Evgeny Messner

From Wikipedia, the free encyclopedia

Evgeny Messner (Russian: Евгений Эдуардович Месснер, German: Eugen Messner; 1891–1974) was a Russian professional soldier and military theorist. A Russian German, he became an officer of the Imperial Russian Army. During the Russian Civil War he sided with the White movement and fought against the Bolsheviks, notably as the last chief of staff of Kornilov Division of the Army of General Wrangel.

After the war, Messner fled to Yugoslavia as one of notable White émigrées.

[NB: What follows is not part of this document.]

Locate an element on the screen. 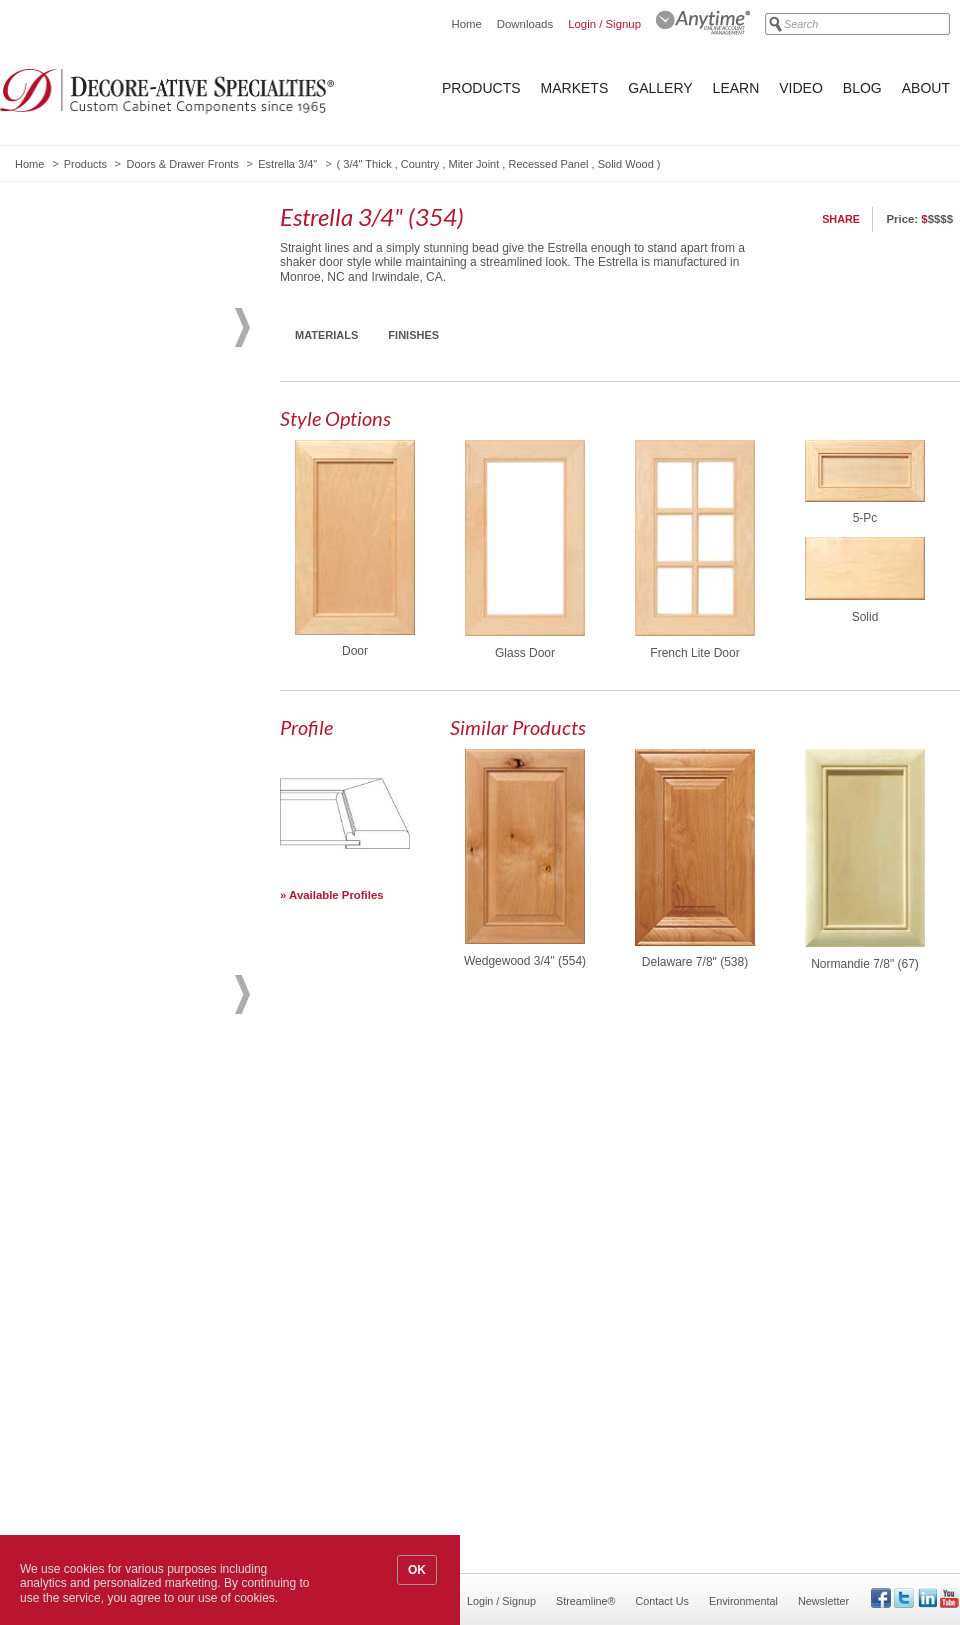 The height and width of the screenshot is (1625, 960). Miter Joint is located at coordinates (474, 164).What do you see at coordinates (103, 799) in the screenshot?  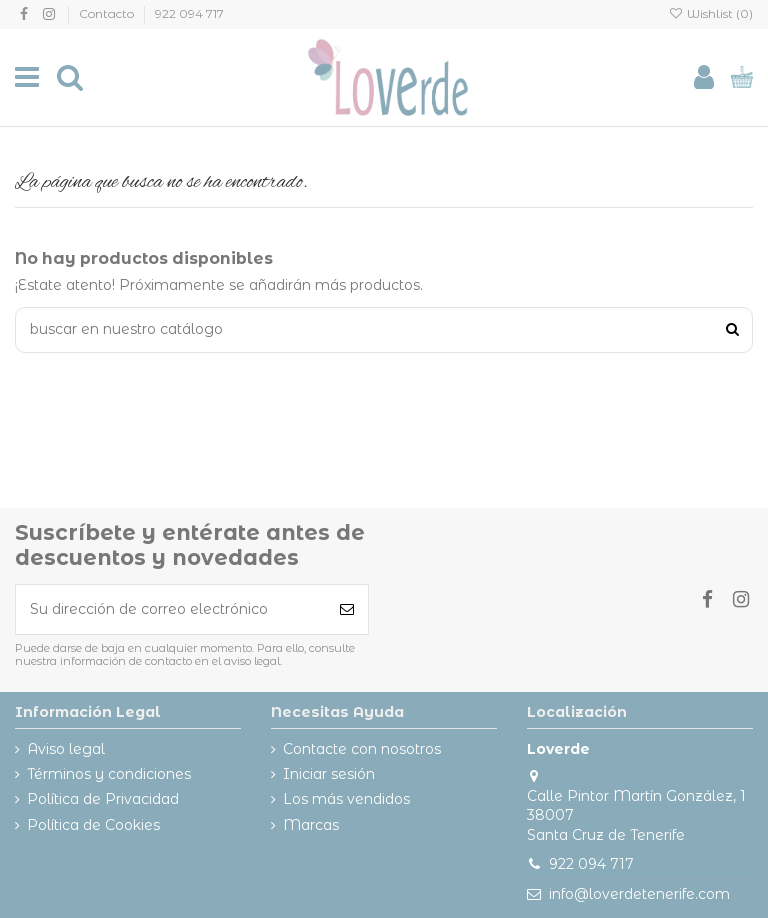 I see `Política de Privacidad` at bounding box center [103, 799].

He settled in Belgrade where he remained an active member of the Russian All-Military Union and a professor at the Higher Military Courses of Belgrade. During World War II, as an ardent anti-communist he sided with the Axis powers and the Russian Liberation Movement, and briefly served in the propaganda services of the Wehrmacht as head of the Russian section. In early 1945, Messner returned to active front-line service as a Major in Boris Smyslovsky's 1st Russian National Army. Through Liechtenstein Messner and his family moved in 1947 to Argentina, where he continued his earlier work as a journalist, publisher, writer and military theorist.

Messner's most well-known publication, "Mutiny, or the name of the Third World War" (Russian: Мятеж — имя третьей всемирной), predicted that the future wars would be waged by small terrorist cells and special forces, gaining influence by subversion and organised revolutions rather than through traditional warfare.

Messner died in Buenos Aires in 1974 and was buried at the British Cemetery there.